Colourful German who ran Ulsterbus
Werner Heubeck: born 24th October, 1923; died October 19th, 2009:THE DEATH has taken place of Werner Heubeck, the former head of Northern Ireland's public transport company, Ulsterbus, and its Belfast counterpart, Citybus.
The German-born businessman lead the companies for 27 years through the worst of the Troubles, earning himself a reputation for doggedness, defiance and almost foolish levels of personal bravery.
However, the plain truth about Werner Heubeck is that most if not all epithets used about him fail fully to describe him. His life story, including his exploits in the second World War, the Troubles and his subsequent active charity work in retirement, portrays a multi-faceted, driven and complex individual. His life was vastly more colourful and eventful than most political or paramilitary figures in the North.
He was best known locally for carrying suspect - and sometimes real - bombs off buses and for driving some vehicles on particularly dangerous routes during civil disturbances. Motivated by a desire to show personal example to his staff and a preparedness to do anything he also expected his drivers to do, he won a reputation as a hands-on and dogged businessman in his public life and a fitness enthusiast in his private one.
Some regarded his apparent lack of self-regard as eccentric, a notion encouraged in some minds by his stereotypical German accent, big glasses and trademark soft hat. But Heubeck's closest colleagues credit him with cleverness, principle and a well-defined sense of risk utterly at odds with the public's assumptions of a devil-may-care businessman.
Werner Heubeck was born in Nuremberg in 1923, the son of a worker in the city's gasworks. He finished school with no obvious record of achievement. While still a teenager and member of the Hitler Youth he was conscripted into the Luftwaffe, fighting firstly under Göring then in Rommel's Afrika Korps. His transport ship was attacked in the Mediterranean and the young Heubeck swarm more than four miles to the safety of the African cost, allegedly helping colleagues on his way. He was one of only 60 survivors from a crew of some 550.

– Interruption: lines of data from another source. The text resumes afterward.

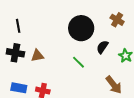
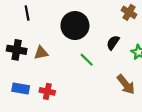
black line: (18, 26) -> (27, 13), moved
black circle: (81, 28) -> (75, 26), moved

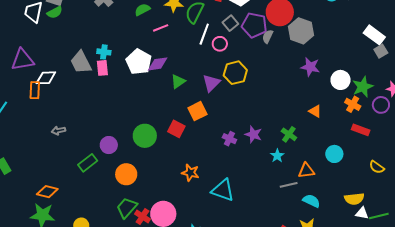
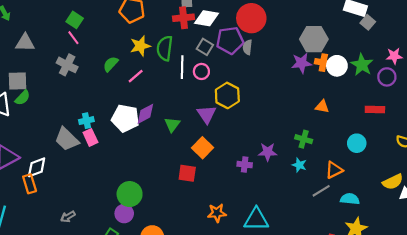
gray hexagon: (301, 31) -> (314, 39), moved
orange cross: (353, 104) -> (323, 63), moved
green circle: (145, 136) -> (130, 194), moved

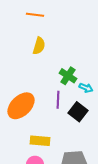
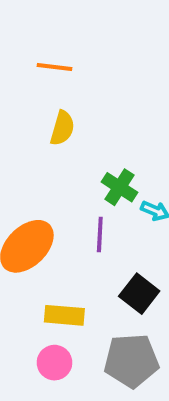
black square: (78, 112) -> (139, 294), moved

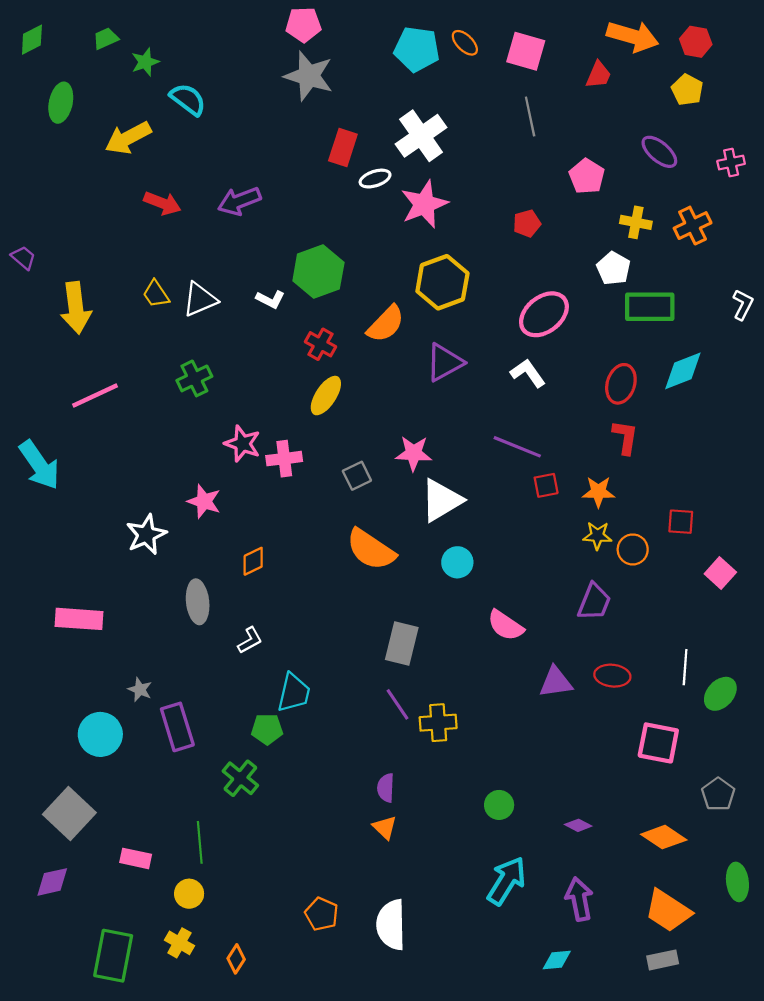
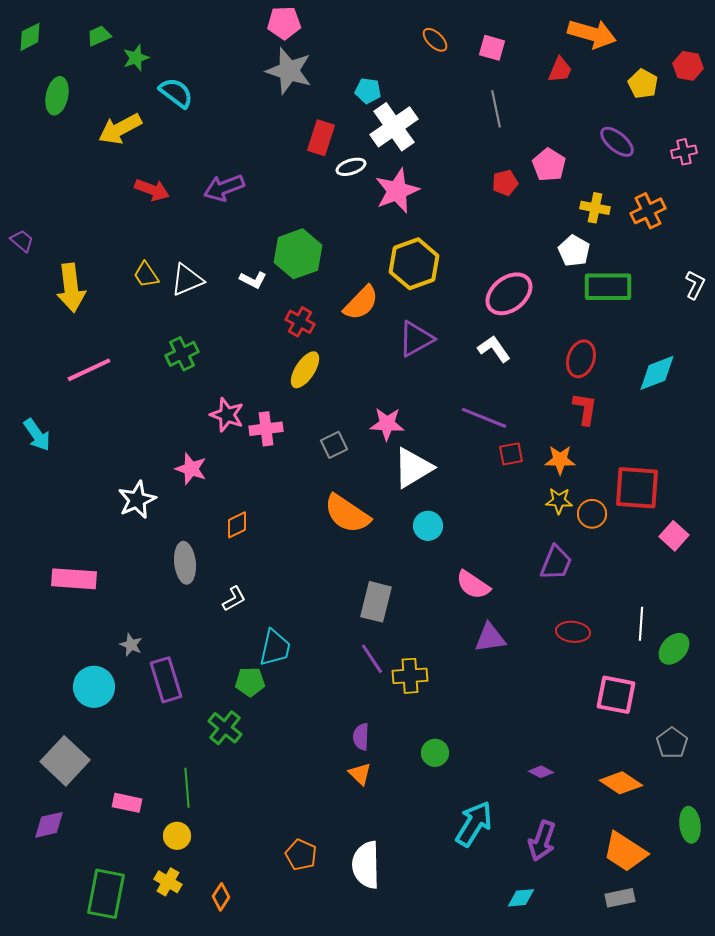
red hexagon: (696, 42) -> (688, 66), moved
cyan pentagon: (417, 49) -> (368, 91), moved, size x0.6
pink square: (526, 51) -> (492, 48), size x0.7
red pentagon: (527, 223) -> (505, 183), moved
cyan diamond: (683, 371) -> (657, 373), moved
cyan arrow: (39, 465) -> (37, 435), size x0.7
red square: (681, 522) -> (637, 488), size x1.8
purple triangle: (556, 682) -> (490, 638), moved
green circle: (499, 805) -> (435, 753), moved
purple arrow: (579, 899) -> (542, 841), turned -150

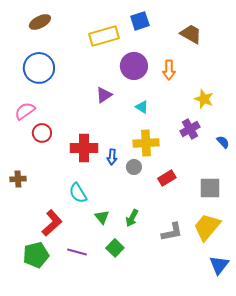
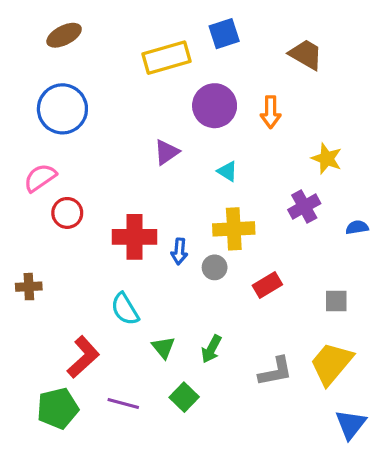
blue semicircle: (223, 142) -> (357, 227), turned -56
gray square: (210, 188) -> (336, 301), size x0.7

He was among the last to be taken prisoner and transported to the US, where he spent the final years of the war in Louisiana. It was there he perfected his English and worked as a translator in a work camp. These skills stood by him when he returned to his native city to assist at the war crime trials. It was here that he met his future wife, Monica, another translator and intelligence officer originally from Wales.
The couple moved to Britain in 1949 to marry and, overcoming all manner of bureaucratic problems, Heubeck became a British citizen. He worked in industry at a spinning company in Wales and a paper mill in Scotland until he saw a newspaper advertisement for the senior post in public transport in Northern Ireland.

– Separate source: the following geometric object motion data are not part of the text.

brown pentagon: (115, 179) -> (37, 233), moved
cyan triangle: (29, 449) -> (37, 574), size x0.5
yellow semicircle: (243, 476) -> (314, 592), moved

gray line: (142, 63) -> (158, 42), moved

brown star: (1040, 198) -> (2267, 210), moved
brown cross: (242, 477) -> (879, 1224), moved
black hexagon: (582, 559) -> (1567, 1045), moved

Knowing nothing about running buses, he is said to have spent a day with a bus manager in Aberdeen before applying successfully and moving to Belfast. His arrival coincided with the decline of the train system in favour of road transport. Despite the ailing condition of the transport system in Belfast, Heubeck appeared driven by a determination to keep operating as large a network of routes as possible and was quickly known for personally presenting his business plans to mass meetings of staff.
He maintained a rigorous personal fitness regime, engaging in daily exercise and jogging - years before it was a popular thing to do. He encouraged his senior staff to join him in weekly sessions at the swimming pool.
Other staff members and drivers were urged to keep the buses running despite the mayhem on the street in the 1970s and 1980s. He personally took the controls of buses on some of the most dangerous routes.
Behind the scenes he was noted for acts of personal kindness, supporting the families of his staff during the worst of the Troubles.
He was awarded the OBE in 1977, the year of Queen Elizabeth's silver jubilee, and was given the higher award of CBE 11 years later on his retirement. By then battling cancer, Heubeck retired to Co Antrim where he spent much of his time on his many hobbies and handicrafts.
Presented with a supply of seasoned hardwood by his former colleagues, he set about creating dozens of pieces, many of them commissions, for a range of churches across Ireland.
The Heubecks relocated to the Shetland Islands to join one of their three sons, who was a professional ornithologist engaged in watching migrations along the Atlantic coast. Monica Heubeck died last month, 60 years after their marriage. Werner died four weeks later from the cancer he had fought for 30 years.